Save your pages as UTF-8.
Always declare the encoding of your document. Use the HTTP header if you can. Always use an in-document declaration too.
<meta charset="utf-8">
You can use @charset
or HTTP headers to declare the encoding of your style sheet, but you only need to do so if your style sheet contains non-ASCII characters and, for some reason, you can't rely on the encoding of the HTML and the associated style sheet to be the same.
Try to avoid using the byte-order mark in UTF-8, and ensure that your HTML code is saved in Unicode normalization form C (NFC).
Avoid using character escapes, except for invisible or ambiguous characters. And don't use Unicode control characters when you can use markup instead.
If you are a newcomer to this topic, there are certain foundational concepts you need to understand if you are to follow various parts of the tutorial. If you are familiar with these concepts, you can skip to the next section.
Content is composed of a sequence of characters. Characters represent letters of the alphabet, punctuation, etc. But content is stored in a computer as a sequence of bytes, which are numeric values. Sometimes more than one byte is used to represent a single character. Like codes used in espionage, the way that the sequence of bytes is converted to characters depends on what key was used to encode the text. In this context, that key is called a character encoding. There are many character encodings to choose from.

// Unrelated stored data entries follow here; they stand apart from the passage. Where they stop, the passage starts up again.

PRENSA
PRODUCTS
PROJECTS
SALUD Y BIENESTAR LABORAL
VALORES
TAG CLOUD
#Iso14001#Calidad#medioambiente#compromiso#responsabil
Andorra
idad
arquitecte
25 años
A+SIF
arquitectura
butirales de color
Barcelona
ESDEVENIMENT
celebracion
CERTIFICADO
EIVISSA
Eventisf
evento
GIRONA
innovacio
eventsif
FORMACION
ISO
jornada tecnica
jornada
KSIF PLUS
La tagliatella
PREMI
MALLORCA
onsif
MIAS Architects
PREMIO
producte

Choosing & applying a character encoding offers simple advice on which character encoding to use for your content, and how to apply it.

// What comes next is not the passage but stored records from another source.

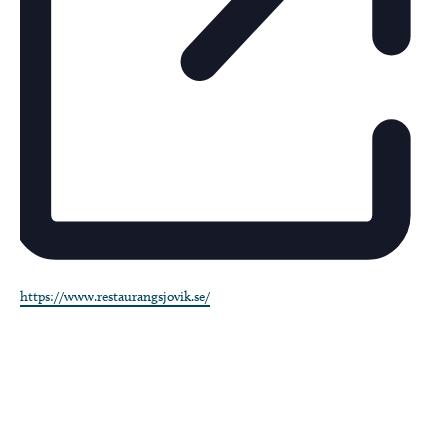
Website
https://www.restaurangsjovik.se/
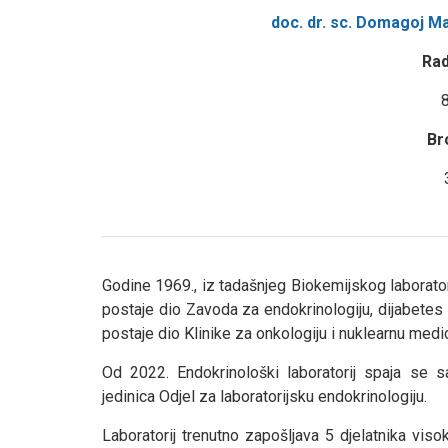
doc. dr. sc. Domagoj Ma
Rad
Br
Godine 1969., iz tadašnjeg Biokemijskog laboratori
postaje dio Zavoda za endokrinologiju, dijabetes 
postaje dio Klinike za onkologiju i nuklearnu medic
Od 2022. Endokrinološki laboratorij spaja se 
jedinica Odjel za laboratorijsku endokrinologiju.
Laboratorij trenutno zapošljava 5 djelatnika vis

You should always specify the encoding used for an HTML or XML page. If you don't, you risk that characters in your content are incorrectly interpreted. This is not just an issue of human readability, increasingly machines need to understand your data too. You should also check that you are not specifying different encodings in different places.
Declaring character encodings in HTML provides quick recommendations for those who just want to be told what to do, and more detailed information for those who need it.

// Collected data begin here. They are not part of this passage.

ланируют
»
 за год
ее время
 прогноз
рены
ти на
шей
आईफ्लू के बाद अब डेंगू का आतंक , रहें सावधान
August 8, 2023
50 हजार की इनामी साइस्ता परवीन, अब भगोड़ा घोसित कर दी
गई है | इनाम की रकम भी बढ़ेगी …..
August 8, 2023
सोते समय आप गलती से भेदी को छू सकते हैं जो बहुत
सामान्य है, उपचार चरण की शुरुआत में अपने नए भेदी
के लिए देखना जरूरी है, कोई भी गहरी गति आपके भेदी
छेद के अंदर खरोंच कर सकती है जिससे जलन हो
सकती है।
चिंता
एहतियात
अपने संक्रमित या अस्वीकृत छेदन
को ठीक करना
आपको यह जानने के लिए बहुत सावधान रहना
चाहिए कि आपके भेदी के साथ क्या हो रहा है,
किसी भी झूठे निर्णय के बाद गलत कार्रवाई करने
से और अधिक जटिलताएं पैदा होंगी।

Declaring character encodings in CSS provides information for CSS.
The byte-order mark, or BOM, is something you will come across when using a Unicode-based character encoding, such as UTF-8 and UTF-16. In some cases you will need to remove the BOM, in others you need to ensure that it is there.
The byte-order mark (BOM) in HTML helps you understand the issues.
Normalization is something you need to be aware of if you are authoring in UTF-8, be it HTML pages or CSS style sheets, particularly if you are dealing with text in a script that uses accents or other diacritics.
Normalization in HTML and CSS explains this further.
You can use a character escape to represent any character from the Unicode character set in HTML, XML or CSS using only ASCII characters.
Using character escapes in markup and CSS provides best practices for use of escapes, and tells you how to use them when they are needed.
Finally, there are a range of control-like Unicode characters, some of which fulfill the same role as markup. The question is, which should you use, and which should you avoid?
Characters or markup? answers that question.